Con un quarto motivo, in subordine, le ricorrenti denunciano, il vizio di violazione di legge, in particolare, degli artt. 110 e 302 c.p.c., in combinato con l’art. 276 c.c., comma 2, perchè erroneamente, la Corte d’appello aveva dichiarato l’estinzione del giudizio, in quanto aveva ritenuto le medesime ricorrenti non legittimate a riassumerlo, poichè rinuncianti all’eredità del padre, laddove esse erano intervenute come figlie e non come eredi, ai sensi dell’art. 276 c.c., comma 2.

Con il quinto motivo, in subordine, le ricorrenti censurano il vizio di nullità della sentenza e/o del procedimento – ovvero il vizio di omesso esame circa un fatto decisivo per il giudizio che è stato oggetto di discussione tra le parti – per omesso rilievo, da parte del giudice di secondo grado, della decadenza dalla facoltà di proporre l’azione di riconoscimento di paternità, per il tempo trascorso.

Con il sesto motivo, in subordine, le ricorrenti censurano il vizio di nullità della sentenza e/o del procedimento – ovvero il vizio di omesso esame circa un fatto decisivo per il giudizio che è stato oggetto di discussione tra le parti – per inidoneità dell’indagine peritale nel merito dell’accertamento, e perchè il CTU non aveva rispettato il principio del contraddittorio.
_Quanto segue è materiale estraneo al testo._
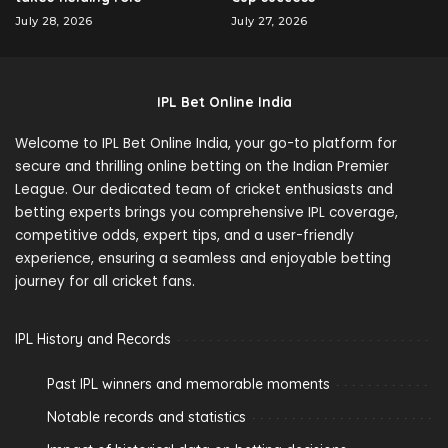
July 28, 2026
July 27, 2026
IPL Bet Online India
Welcome to IPL Bet Online India, your go-to platform for
secure and thrilling online betting on the Indian Premier
League. Our dedicated team of cricket enthusiasts and
betting experts brings you comprehensive IPL coverage,
competitive odds, expert tips, and a user-friendly
experience, ensuring a seamless and enjoyable betting
journey for all cricket fans.
IPL History and Records
Past IPL winners and memorable moments
Notable records and statistics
In via preliminare e dirimente va dichiarata l’estinzione del giudizio, per rinuncia al ricorso in cassazione, ex art. 390 c.p.c., con richiesta di compensazione delle spese di giudizio, rinuncia che è stata accettata dalla controricorrente, come da atto depositato il 24.1.2020.

PQM

LA CORTE SUPREMA DI CASSAZIONE

Dichiara l’estinzione del giudizio per rinuncia al ricorso. Spese compensate.

Dispone, ai sensi del D.Lgs. n. 196 del 2003, art. 52, che in caso di diffusione della presente ordinanza si omettano le generalità e gli altri dati identificativi delle parti.

Così deciso in Roma, nella Camera di Consiglio, il 30 gennaio 2020.